### MATERIAL PROVIDED
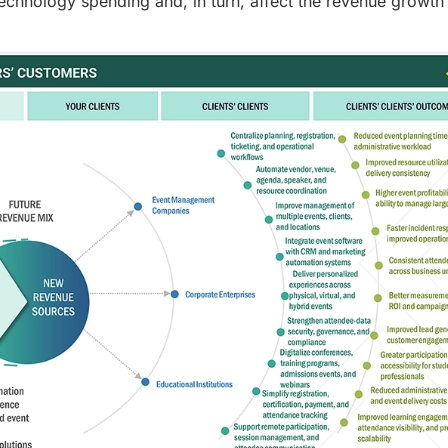
technology spending and, in turn, affect the revenue growth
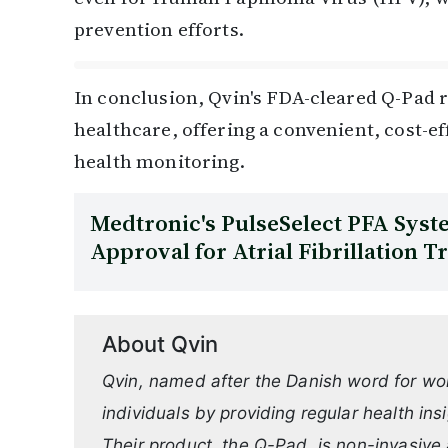
prevention efforts.
In conclusion, Qvin's FDA-cleared Q-Pad r
healthcare, offering a convenient, cost-eff
health monitoring.
Medtronic's PulseSelect PFA Sys
Approval for Atrial Fibrillation 
About Qvin
Qvin, named after the Danish word for w
individuals by providing regular health ins
Their product, the Q-Pad, is non-invasive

### DESCRIPTION OF THE TASK
Say, as a single number, how many lines of the records hold the word "Qvin".

### WRITTEN SOLUTION
3